Experience guidance increases entropy at process steps (promoting exploration) and decreases entropy at answer steps (enhancing convergence), forming a "diverge-then-converge" behavioral pattern.
Performance remains robust even when only one experience per topic is retained, indicating that the experience model can generalize from a small number of seed experiences.

Highlights & Insights¶

Shifting experience intervention from passive global injection to proactive step-level seeking represents a paradigm-level innovation.
Leveraging the model's own entropy signal as a trigger requires no additional reward model, making the approach both elegant and practical.
The "diverge-then-converge" entropy behavioral pattern provides an intuitive explanation of how ExpSeek operates internally.
Strong cross-task generalization: an experience base built from only 25% of WebWalkerQA data remains significantly effective across three out-of-distribution benchmarks.

Limitations & Future Work¶

Threshold estimation relies on the training set and the utility model's assessment of step quality; more accurate estimation strategies remain to be explored.
Effectiveness on non-web domains and broader toolsets has yet to be validated.
ExpSeek could be explored as a rollout augmentation technique for agentic reinforcement learning to improve convergence speed and sampling quality.

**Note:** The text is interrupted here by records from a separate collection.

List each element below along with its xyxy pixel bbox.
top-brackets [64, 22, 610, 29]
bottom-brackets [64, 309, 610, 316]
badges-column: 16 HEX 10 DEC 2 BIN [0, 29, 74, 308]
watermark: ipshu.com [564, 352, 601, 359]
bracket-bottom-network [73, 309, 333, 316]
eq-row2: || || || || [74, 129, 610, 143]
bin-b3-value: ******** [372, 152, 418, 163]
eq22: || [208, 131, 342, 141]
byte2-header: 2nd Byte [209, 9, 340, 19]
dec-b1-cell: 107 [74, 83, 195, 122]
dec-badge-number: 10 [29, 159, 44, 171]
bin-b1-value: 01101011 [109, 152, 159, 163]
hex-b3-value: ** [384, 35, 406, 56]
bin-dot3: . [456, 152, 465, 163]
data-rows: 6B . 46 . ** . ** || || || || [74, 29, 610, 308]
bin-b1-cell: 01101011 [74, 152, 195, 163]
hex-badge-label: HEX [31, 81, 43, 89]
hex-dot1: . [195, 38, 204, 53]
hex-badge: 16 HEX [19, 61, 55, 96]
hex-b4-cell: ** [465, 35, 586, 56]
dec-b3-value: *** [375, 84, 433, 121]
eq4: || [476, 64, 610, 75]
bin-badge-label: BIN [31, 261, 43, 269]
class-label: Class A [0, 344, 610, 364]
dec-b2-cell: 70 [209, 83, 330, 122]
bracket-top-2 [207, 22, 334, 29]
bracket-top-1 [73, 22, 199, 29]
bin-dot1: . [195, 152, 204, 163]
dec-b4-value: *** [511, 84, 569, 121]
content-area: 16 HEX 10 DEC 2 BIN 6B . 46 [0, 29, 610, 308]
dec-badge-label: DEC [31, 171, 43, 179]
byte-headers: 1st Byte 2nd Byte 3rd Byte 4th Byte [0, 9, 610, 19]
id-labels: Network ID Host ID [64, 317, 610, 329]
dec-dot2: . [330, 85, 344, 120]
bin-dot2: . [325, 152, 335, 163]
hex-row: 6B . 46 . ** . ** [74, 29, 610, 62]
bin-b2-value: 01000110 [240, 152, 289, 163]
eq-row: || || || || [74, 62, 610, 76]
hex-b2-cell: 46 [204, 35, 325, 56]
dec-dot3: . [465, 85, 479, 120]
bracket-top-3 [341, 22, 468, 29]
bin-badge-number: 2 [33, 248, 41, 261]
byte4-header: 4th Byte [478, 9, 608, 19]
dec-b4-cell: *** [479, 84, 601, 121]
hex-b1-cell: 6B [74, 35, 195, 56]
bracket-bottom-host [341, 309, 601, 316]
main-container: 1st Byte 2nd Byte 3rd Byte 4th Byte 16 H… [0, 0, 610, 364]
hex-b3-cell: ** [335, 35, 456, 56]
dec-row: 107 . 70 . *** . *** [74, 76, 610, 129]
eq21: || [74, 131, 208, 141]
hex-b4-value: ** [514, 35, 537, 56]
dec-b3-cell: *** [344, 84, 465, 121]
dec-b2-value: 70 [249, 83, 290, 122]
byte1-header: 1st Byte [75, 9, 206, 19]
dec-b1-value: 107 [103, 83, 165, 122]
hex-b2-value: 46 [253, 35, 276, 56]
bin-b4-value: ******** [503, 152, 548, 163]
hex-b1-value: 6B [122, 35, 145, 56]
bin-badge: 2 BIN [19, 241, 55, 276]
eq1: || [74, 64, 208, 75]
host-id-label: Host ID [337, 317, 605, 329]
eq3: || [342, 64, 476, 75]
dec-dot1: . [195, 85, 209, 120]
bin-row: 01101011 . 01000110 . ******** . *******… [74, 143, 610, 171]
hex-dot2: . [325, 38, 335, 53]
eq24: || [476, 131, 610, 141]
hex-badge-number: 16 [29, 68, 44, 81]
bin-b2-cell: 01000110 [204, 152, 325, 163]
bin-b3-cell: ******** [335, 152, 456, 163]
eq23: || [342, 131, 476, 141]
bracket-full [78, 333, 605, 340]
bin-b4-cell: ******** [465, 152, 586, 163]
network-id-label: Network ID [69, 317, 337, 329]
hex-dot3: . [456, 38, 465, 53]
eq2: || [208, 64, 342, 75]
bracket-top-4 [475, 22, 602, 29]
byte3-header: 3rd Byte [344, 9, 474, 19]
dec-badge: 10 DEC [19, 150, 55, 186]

ExpSeek is complementary to offline/online experience accumulation methods such as ReasoningBank, as it focuses on how experiences are utilized (timing and content) rather than how they are collected.
The successful application of entropy as an indicator of reasoning quality suggests broader possibilities for leveraging model uncertainty signals in other agent settings.
The successful demonstration of weak-model-guided strong-model inference offers a new direction for reducing guidance costs in practical deployments.

Rating¶

Novelty: ⭐⭐⭐⭐⭐ — Paradigm shift from passive injection to proactive seeking; entropy self-triggering mechanism is elegantly designed.
Experimental Thoroughness: ⭐⭐⭐⭐⭐ — Four benchmarks, two model scales, and extensive ablations and analyses covering efficiency, scaling behavior, transferability, and internal mechanisms.
Writing Quality: ⭐⭐⭐⭐ — Clear structure, well-motivated problem formulation, and in-depth experimental analysis.